Problem details - When you come to a picture, pass over it, and set down the entries below exactly.

Dataset entries -
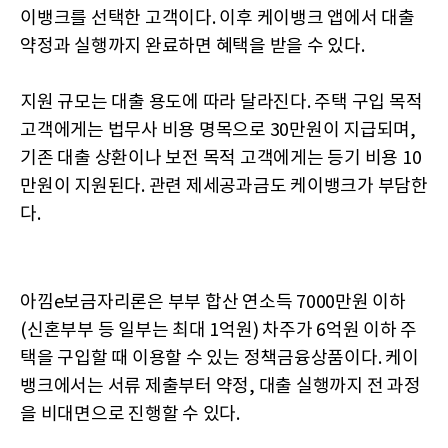
이뱅크를 선택한 고객이다. 이후 케이뱅크 앱에서 대출
약정과 실행까지 완료하면 혜택을 받을 수 있다.
지원 규모는 대출 용도에 따라 달라진다. 주택 구입 목적
고객에게는 법무사 비용 명목으로 30만원이 지급되며,
기존 대출 상환이나 보전 목적 고객에게는 등기 비용 10
만원이 지원된다. 관련 제세공과금도 케이뱅크가 부담한
다.
아낌e보금자리론은 부부 합산 연소득 7000만원 이하
(신혼부부 등 일부는 최대 1억원) 차주가 6억원 이하 주
택을 구입할 때 이용할 수 있는 정책금융상품이다. 케이
뱅크에서는 서류 제출부터 약정, 대출 실행까지 전 과정
을 비대면으로 진행할 수 있다.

Exercise result -
이뱅크를 선택한 고객이다. 이후 케이뱅크 앱에서 대출
약정과 실행까지 완료하면 혜택을 받을 수 있다.
지원 규모는 대출 용도에 따라 달라진다. 주택 구입 목적
고객에게는 법무사 비용 명목으로 30만원이 지급되며,
기존 대출 상환이나 보전 목적 고객에게는 등기 비용 10
만원이 지원된다. 관련 제세공과금도 케이뱅크가 부담한
다.
아낌e보금자리론은 부부 합산 연소득 7000만원 이하
(신혼부부 등 일부는 최대 1억원) 차주가 6억원 이하 주
택을 구입할 때 이용할 수 있는 정책금융상품이다. 케이
뱅크에서는 서류 제출부터 약정, 대출 실행까지 전 과정
을 비대면으로 진행할 수 있다.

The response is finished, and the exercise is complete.